Chinese Nuclear Espionage

March 9, 1999 - The New York Times

It is alarming to discover that lax security at the Los Alamos nuclear weapons laboratory in the mid-1980's may have let China steal secret designs for one of America's most compact nuclear warheads. It is also troubling to learn that the Clinton Administration did not react vigorously enough when it first heard of this possible breach of national security nearly four years ago. Some Administration officials suggest that the White House may have minimized the case to insulate its goal of improving relations with Beijing.

Careless security procedures have been a longstanding problem at America's nuclear laboratories under Democratic and Republican administrations. But a report by The Times's James Risen and Jeff Gerth makes clear that after the 1995 discovery of possible espionage at Los Alamos the Administration moved too slowly to investigate and to weigh the implications of the case.
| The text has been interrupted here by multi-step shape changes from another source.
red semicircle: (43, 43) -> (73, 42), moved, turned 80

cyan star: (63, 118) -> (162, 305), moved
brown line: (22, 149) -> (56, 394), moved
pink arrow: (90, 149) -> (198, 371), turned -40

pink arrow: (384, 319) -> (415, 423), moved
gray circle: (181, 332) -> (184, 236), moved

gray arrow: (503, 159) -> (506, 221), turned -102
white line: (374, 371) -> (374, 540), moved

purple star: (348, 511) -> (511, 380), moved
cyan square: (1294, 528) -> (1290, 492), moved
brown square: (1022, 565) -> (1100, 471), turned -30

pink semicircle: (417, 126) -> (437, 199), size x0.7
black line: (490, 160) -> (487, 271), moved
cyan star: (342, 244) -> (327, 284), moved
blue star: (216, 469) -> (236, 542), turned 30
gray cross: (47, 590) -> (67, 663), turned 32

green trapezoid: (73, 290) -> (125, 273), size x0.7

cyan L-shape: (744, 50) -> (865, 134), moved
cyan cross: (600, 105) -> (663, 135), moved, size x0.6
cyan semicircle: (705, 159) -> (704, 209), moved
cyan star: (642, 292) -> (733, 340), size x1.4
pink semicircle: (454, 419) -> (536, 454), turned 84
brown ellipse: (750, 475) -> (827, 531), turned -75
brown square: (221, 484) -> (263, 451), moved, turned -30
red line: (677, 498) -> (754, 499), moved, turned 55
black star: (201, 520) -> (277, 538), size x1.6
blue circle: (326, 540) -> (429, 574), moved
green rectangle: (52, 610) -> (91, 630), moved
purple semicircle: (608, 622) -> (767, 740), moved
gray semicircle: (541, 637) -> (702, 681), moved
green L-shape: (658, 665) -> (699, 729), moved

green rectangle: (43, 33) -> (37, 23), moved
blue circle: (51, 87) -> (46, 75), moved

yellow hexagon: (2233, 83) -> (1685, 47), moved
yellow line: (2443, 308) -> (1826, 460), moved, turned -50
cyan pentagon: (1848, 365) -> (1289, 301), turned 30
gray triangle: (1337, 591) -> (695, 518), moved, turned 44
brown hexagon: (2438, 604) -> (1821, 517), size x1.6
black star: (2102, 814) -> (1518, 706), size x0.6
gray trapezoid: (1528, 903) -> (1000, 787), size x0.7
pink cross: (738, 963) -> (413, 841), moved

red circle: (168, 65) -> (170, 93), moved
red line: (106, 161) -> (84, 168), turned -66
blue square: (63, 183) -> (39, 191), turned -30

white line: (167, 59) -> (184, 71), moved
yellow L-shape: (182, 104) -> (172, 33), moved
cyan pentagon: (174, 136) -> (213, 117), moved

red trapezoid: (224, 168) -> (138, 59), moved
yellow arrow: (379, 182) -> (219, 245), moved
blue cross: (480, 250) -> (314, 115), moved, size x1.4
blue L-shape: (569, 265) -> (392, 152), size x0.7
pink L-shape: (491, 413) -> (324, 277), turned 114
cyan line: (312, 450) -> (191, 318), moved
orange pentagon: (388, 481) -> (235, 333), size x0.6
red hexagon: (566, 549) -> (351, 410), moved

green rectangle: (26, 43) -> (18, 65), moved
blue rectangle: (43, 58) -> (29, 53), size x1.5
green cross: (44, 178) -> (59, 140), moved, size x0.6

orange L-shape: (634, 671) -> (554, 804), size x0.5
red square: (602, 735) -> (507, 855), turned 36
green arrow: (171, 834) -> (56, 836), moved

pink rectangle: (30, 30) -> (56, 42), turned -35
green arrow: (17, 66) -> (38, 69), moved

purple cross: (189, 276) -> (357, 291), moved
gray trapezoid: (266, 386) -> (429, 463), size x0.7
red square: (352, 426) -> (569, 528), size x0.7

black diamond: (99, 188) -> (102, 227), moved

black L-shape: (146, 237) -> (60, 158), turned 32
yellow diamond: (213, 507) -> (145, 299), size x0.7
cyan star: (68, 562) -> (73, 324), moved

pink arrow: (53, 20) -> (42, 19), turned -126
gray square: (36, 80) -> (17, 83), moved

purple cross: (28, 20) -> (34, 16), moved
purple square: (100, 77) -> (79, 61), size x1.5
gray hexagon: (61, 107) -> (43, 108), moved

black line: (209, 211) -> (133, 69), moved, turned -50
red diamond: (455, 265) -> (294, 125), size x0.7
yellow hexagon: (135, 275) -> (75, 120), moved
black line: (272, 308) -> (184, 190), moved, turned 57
The Federal Bureau of Investigation's initial inquiry lacked concentration and resources. The Energy Department made multiple mistakes, including withholding information about the case from Congress to avoid criticism of the Administration's China policy and initially failing to take recommended steps to tighten security at the labs. These failures are clear and can be directly traced to the indifferent leadership of the department before Bill Richardson took it over late last year. Yesterday Mr. Richardson announced the dismissal of a Los Alamos computer scientist suspected of security breaches in the case.

The White House role is more difficult to reconstruct and evaluate. White House aides insist that they moved quickly to tighten lab security once they learned of the seriousness of the case in 1997 and did not try to diminish its importance. But the national security adviser, Samuel Berger, and his aides may have underestimated the significance of the affair and failed to recognize that it warranted a reassessment of relations with China.

After the case was laid out for Mr. Berger in July 1997, the White House should have examined whether its China policy was desensitizing Washington to Chinese efforts to acquire military technology through espionage and trade. The White House should have been especially vigilant because its handling of China was already under scrutiny by Congress after allegations of illegal Chinese campaign contributions in 1996.

The Clinton Administration cannot have it both ways on China. It says it is safeguarding national security. But it unwisely relaxed export controls on sales of advanced technology that could compromise American defense secrets. Congress must now carefully reconstruct the Administration's handling of this episode to determine whether wishful policy goals of engaging China took precedence over shielding America's most important military information.